Your instructions:
Write out every entry again exactly as it stands.

Supplied data:

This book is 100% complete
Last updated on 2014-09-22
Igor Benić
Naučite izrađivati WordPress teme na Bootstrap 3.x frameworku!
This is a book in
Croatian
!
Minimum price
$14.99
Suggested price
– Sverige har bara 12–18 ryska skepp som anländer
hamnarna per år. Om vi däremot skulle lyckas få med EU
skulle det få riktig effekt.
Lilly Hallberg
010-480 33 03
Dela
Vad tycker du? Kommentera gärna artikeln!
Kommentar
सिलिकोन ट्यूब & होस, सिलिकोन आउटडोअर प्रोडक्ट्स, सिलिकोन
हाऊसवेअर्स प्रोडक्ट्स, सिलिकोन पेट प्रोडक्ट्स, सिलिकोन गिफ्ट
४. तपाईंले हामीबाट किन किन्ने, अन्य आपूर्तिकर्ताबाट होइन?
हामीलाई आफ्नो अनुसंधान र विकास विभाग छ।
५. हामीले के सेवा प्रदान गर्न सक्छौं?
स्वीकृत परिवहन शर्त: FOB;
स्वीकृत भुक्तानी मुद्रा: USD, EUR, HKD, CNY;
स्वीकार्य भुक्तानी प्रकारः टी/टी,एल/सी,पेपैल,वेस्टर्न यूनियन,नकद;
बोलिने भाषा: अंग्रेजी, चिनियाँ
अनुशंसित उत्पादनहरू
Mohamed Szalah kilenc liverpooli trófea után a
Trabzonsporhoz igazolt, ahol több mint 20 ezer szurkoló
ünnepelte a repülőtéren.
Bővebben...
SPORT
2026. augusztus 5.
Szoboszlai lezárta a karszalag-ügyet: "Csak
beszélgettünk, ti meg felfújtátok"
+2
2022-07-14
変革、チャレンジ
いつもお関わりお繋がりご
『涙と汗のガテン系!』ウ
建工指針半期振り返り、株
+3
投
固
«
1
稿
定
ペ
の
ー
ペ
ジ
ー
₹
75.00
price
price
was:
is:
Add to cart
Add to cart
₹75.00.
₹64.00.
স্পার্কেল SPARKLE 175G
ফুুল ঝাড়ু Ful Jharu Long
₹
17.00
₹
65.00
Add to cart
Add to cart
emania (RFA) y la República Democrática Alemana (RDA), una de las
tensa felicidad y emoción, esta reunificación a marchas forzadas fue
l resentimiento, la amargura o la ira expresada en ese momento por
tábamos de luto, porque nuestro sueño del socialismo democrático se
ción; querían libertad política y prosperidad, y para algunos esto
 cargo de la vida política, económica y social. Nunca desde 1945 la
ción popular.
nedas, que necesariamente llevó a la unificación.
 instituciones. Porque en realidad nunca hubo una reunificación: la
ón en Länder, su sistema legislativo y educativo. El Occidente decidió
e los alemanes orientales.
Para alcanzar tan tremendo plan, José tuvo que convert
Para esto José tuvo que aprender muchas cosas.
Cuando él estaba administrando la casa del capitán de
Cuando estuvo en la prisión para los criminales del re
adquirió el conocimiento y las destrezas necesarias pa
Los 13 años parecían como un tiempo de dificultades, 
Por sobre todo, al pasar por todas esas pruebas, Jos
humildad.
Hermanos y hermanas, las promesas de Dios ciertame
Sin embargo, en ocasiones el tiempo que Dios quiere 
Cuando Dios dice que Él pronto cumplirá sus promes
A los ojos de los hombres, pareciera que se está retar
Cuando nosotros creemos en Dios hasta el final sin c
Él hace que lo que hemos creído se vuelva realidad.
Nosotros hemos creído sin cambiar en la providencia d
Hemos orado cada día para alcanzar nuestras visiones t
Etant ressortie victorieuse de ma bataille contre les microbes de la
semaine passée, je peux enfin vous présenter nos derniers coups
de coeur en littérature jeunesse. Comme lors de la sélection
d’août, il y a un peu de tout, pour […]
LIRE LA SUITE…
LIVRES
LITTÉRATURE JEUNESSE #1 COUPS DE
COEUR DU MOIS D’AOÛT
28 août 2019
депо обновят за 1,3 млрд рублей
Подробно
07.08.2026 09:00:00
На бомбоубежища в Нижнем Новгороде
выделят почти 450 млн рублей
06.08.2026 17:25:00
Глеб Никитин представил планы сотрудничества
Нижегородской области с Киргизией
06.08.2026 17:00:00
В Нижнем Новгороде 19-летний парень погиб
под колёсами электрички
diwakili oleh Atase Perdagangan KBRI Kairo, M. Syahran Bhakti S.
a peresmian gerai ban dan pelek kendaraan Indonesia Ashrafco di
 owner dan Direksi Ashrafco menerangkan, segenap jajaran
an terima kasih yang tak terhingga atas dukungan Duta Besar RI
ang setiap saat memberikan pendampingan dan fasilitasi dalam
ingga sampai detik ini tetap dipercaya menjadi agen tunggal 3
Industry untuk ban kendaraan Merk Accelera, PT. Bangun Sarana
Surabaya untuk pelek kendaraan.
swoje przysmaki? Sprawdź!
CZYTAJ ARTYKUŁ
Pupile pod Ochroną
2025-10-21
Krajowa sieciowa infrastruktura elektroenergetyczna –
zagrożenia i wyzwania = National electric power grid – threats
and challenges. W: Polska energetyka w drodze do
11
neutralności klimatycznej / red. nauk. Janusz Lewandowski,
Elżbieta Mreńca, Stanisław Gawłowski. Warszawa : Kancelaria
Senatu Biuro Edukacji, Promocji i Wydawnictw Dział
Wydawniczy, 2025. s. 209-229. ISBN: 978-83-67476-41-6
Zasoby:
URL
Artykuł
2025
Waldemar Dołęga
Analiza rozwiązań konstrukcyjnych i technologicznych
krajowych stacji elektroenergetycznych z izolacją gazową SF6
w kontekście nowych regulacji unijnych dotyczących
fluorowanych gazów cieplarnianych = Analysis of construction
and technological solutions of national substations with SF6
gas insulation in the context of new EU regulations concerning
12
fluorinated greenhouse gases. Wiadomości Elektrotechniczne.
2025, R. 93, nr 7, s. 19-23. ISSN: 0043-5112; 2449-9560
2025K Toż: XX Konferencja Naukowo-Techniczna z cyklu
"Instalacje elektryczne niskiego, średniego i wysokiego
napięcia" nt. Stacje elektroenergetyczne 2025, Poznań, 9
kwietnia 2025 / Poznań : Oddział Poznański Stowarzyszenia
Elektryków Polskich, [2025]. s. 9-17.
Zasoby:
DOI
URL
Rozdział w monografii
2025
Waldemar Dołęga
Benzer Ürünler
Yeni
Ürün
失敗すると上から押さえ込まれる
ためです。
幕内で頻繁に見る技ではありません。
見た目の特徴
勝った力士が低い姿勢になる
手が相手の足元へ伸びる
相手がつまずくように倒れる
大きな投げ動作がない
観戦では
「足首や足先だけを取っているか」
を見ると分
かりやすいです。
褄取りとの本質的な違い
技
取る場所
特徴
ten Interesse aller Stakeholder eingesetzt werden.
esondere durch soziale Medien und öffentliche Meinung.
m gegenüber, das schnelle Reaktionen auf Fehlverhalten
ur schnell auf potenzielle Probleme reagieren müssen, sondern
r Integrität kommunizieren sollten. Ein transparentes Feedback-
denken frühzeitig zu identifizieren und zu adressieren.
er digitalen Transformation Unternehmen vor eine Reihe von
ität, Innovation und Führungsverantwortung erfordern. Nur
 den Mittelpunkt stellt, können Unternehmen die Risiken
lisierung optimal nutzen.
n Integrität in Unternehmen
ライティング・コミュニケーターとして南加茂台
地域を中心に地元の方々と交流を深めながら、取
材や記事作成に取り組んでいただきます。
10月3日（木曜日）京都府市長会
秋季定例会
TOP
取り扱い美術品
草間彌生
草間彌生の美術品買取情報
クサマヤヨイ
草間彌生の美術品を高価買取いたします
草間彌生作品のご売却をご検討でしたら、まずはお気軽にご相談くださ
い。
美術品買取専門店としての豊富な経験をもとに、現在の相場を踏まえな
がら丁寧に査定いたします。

Expected answer:
This book is 100% complete
Last updated on 2014-09-22
Igor Benić
Naučite izrađivati WordPress teme na Bootstrap 3.x frameworku!
This is a book in
Croatian
!
Minimum price
$14.99
Suggested price
– Sverige har bara 12–18 ryska skepp som anländer
hamnarna per år. Om vi däremot skulle lyckas få med EU
skulle det få riktig effekt.
Lilly Hallberg
010-480 33 03
Dela
Vad tycker du? Kommentera gärna artikeln!
Kommentar
सिलिकोन ट्यूब & होस, सिलिकोन आउटडोअर प्रोडक्ट्स, सिलिकोन
हाऊसवेअर्स प्रोडक्ट्स, सिलिकोन पेट प्रोडक्ट्स, सिलिकोन गिफ्ट
४. तपाईंले हामीबाट किन किन्ने, अन्य आपूर्तिकर्ताबाट होइन?
हामीलाई आफ्नो अनुसंधान र विकास विभाग छ।
५. हामीले के सेवा प्रदान गर्न सक्छौं?
स्वीकृत परिवहन शर्त: FOB;
स्वीकृत भुक्तानी मुद्रा: USD, EUR, HKD, CNY;
स्वीकार्य भुक्तानी प्रकारः टी/टी,एल/सी,पेपैल,वेस्टर्न यूनियन,नकद;
बोलिने भाषा: अंग्रेजी, चिनियाँ
अनुशंसित उत्पादनहरू
Mohamed Szalah kilenc liverpooli trófea után a
Trabzonsporhoz igazolt, ahol több mint 20 ezer szurkoló
ünnepelte a repülőtéren.
Bővebben...
SPORT
2026. augusztus 5.
Szoboszlai lezárta a karszalag-ügyet: "Csak
beszélgettünk, ti meg felfújtátok"
+2
2022-07-14
変革、チャレンジ
いつもお関わりお繋がりご
『涙と汗のガテン系!』ウ
建工指針半期振り返り、株
+3
投
固
«
1
稿
定
ペ
の
ー
ペ
ジ
ー
₹
75.00
price
price
was:
is:
Add to cart
Add to cart
₹75.00.
₹64.00.
স্পার্কেল SPARKLE 175G
ফুুল ঝাড়ু Ful Jharu Long
₹
17.00
₹
65.00
Add to cart
Add to cart
emania (RFA) y la República Democrática Alemana (RDA), una de las
tensa felicidad y emoción, esta reunificación a marchas forzadas fue
l resentimiento, la amargura o la ira expresada en ese momento por
tábamos de luto, porque nuestro sueño del socialismo democrático se
ción; querían libertad política y prosperidad, y para algunos esto
 cargo de la vida política, económica y social. Nunca desde 1945 la
ción popular.
nedas, que necesariamente llevó a la unificación.
 instituciones. Porque en realidad nunca hubo una reunificación: la
ón en Länder, su sistema legislativo y educativo. El Occidente decidió
e los alemanes orientales.
Para alcanzar tan tremendo plan, José tuvo que convert
Para esto José tuvo que aprender muchas cosas.
Cuando él estaba administrando la casa del capitán de
Cuando estuvo en la prisión para los criminales del re
adquirió el conocimiento y las destrezas necesarias pa
Los 13 años parecían como un tiempo de dificultades, 
Por sobre todo, al pasar por todas esas pruebas, Jos
humildad.
Hermanos y hermanas, las promesas de Dios ciertame
Sin embargo, en ocasiones el tiempo que Dios quiere 
Cuando Dios dice que Él pronto cumplirá sus promes
A los ojos de los hombres, pareciera que se está retar
Cuando nosotros creemos en Dios hasta el final sin c
Él hace que lo que hemos creído se vuelva realidad.
Nosotros hemos creído sin cambiar en la providencia d
Hemos orado cada día para alcanzar nuestras visiones t
Etant ressortie victorieuse de ma bataille contre les microbes de la
semaine passée, je peux enfin vous présenter nos derniers coups
de coeur en littérature jeunesse. Comme lors de la sélection
d’août, il y a un peu de tout, pour […]
LIRE LA SUITE…
LIVRES
LITTÉRATURE JEUNESSE #1 COUPS DE
COEUR DU MOIS D’AOÛT
28 août 2019
депо обновят за 1,3 млрд рублей
Подробно
07.08.2026 09:00:00
На бомбоубежища в Нижнем Новгороде
выделят почти 450 млн рублей
06.08.2026 17:25:00
Глеб Никитин представил планы сотрудничества
Нижегородской области с Киргизией
06.08.2026 17:00:00
В Нижнем Новгороде 19-летний парень погиб
под колёсами электрички
diwakili oleh Atase Perdagangan KBRI Kairo, M. Syahran Bhakti S.
a peresmian gerai ban dan pelek kendaraan Indonesia Ashrafco di
 owner dan Direksi Ashrafco menerangkan, segenap jajaran
an terima kasih yang tak terhingga atas dukungan Duta Besar RI
ang setiap saat memberikan pendampingan dan fasilitasi dalam
ingga sampai detik ini tetap dipercaya menjadi agen tunggal 3
Industry untuk ban kendaraan Merk Accelera, PT. Bangun Sarana
Surabaya untuk pelek kendaraan.
swoje przysmaki? Sprawdź!
CZYTAJ ARTYKUŁ
Pupile pod Ochroną
2025-10-21
Krajowa sieciowa infrastruktura elektroenergetyczna –
zagrożenia i wyzwania = National electric power grid – threats
and challenges. W: Polska energetyka w drodze do
11
neutralności klimatycznej / red. nauk. Janusz Lewandowski,
Elżbieta Mreńca, Stanisław Gawłowski. Warszawa : Kancelaria
Senatu Biuro Edukacji, Promocji i Wydawnictw Dział
Wydawniczy, 2025. s. 209-229. ISBN: 978-83-67476-41-6
Zasoby:
URL
Artykuł
2025
Waldemar Dołęga
Analiza rozwiązań konstrukcyjnych i technologicznych
krajowych stacji elektroenergetycznych z izolacją gazową SF6
w kontekście nowych regulacji unijnych dotyczących
fluorowanych gazów cieplarnianych = Analysis of construction
and technological solutions of national substations with SF6
gas insulation in the context of new EU regulations concerning
12
fluorinated greenhouse gases. Wiadomości Elektrotechniczne.
2025, R. 93, nr 7, s. 19-23. ISSN: 0043-5112; 2449-9560
2025K Toż: XX Konferencja Naukowo-Techniczna z cyklu
"Instalacje elektryczne niskiego, średniego i wysokiego
napięcia" nt. Stacje elektroenergetyczne 2025, Poznań, 9
kwietnia 2025 / Poznań : Oddział Poznański Stowarzyszenia
Elektryków Polskich, [2025]. s. 9-17.
Zasoby:
DOI
URL
Rozdział w monografii
2025
Waldemar Dołęga
Benzer Ürünler
Yeni
Ürün
失敗すると上から押さえ込まれる
ためです。
幕内で頻繁に見る技ではありません。
見た目の特徴
勝った力士が低い姿勢になる
手が相手の足元へ伸びる
相手がつまずくように倒れる
大きな投げ動作がない
観戦では
「足首や足先だけを取っているか」
を見ると分
かりやすいです。
褄取りとの本質的な違い
技
取る場所
特徴
ten Interesse aller Stakeholder eingesetzt werden.
esondere durch soziale Medien und öffentliche Meinung.
m gegenüber, das schnelle Reaktionen auf Fehlverhalten
ur schnell auf potenzielle Probleme reagieren müssen, sondern
r Integrität kommunizieren sollten. Ein transparentes Feedback-
denken frühzeitig zu identifizieren und zu adressieren.
er digitalen Transformation Unternehmen vor eine Reihe von
ität, Innovation und Führungsverantwortung erfordern. Nur
 den Mittelpunkt stellt, können Unternehmen die Risiken
lisierung optimal nutzen.
n Integrität in Unternehmen
ライティング・コミュニケーターとして南加茂台
地域を中心に地元の方々と交流を深めながら、取
材や記事作成に取り組んでいただきます。
10月3日（木曜日）京都府市長会
秋季定例会
TOP
取り扱い美術品
草間彌生
草間彌生の美術品買取情報
クサマヤヨイ
草間彌生の美術品を高価買取いたします
草間彌生作品のご売却をご検討でしたら、まずはお気軽にご相談くださ
い。
美術品買取専門店としての豊富な経験をもとに、現在の相場を踏まえな
がら丁寧に査定いたします。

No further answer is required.